My experience is working with a Red Dragon and with a Panasonic GH4, and frame rate changes seem to work very straightforwardly there. Is there something I'm missing? I don't find anything in the User Guide.

Thank you, and Happy New Year!
 
I just got my Skydio 2 recently and haven't even flown it yet. But I'm an accomplished photographer and hobbyist videographer.

For your video editing software, you're setting your sequence at 24 fps or 30 fps? To achieve slow motion, you need to set your sequence at a lower frame rate than your recording. That said, 60 fps to 24 fps doesn't cause a dramatic slow motion. For dramatic slow motion, you really need to record in 120 fps or higher.
 
I tried changing my camera to 60fps for slow-motion. The video seems to come through with 60fps in metadata, but there is no slo-mo effect...all motion seems pretty normal.

My experience is working with a Red Dragon and with a Panasonic GH4, and frame rate changes seem to work very straightforwardly there. Is there something I'm missing? I don't find anything in the User Guide.
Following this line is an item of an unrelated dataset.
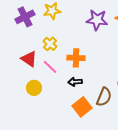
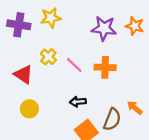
purple cross: (25, 17) -> (19, 25), turned 36
orange cross: (76, 58) -> (105, 67), moved
pink line: (50, 67) -> (74, 65), moved

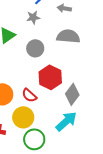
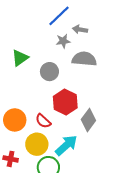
gray star: (33, 17) -> (63, 41), moved
cyan arrow: (66, 121) -> (66, 145), moved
Thank you, and Happy New Year!
The 60FPS means it's taking 2x as many shots of the scene, to get the slo-mo benefit of that you have to slow the clip down during editing. 60FPS itself really has noting to do with slo motion, it just provides 2x as many shots which allows you to make that footage slo-mo later without having a picture that jerks every frame. 60fps will allow you to slow it down to 50% with not apparent effect on quality. Everything I film is in 60fps since I never know ahead of time what I might want to slo-mo.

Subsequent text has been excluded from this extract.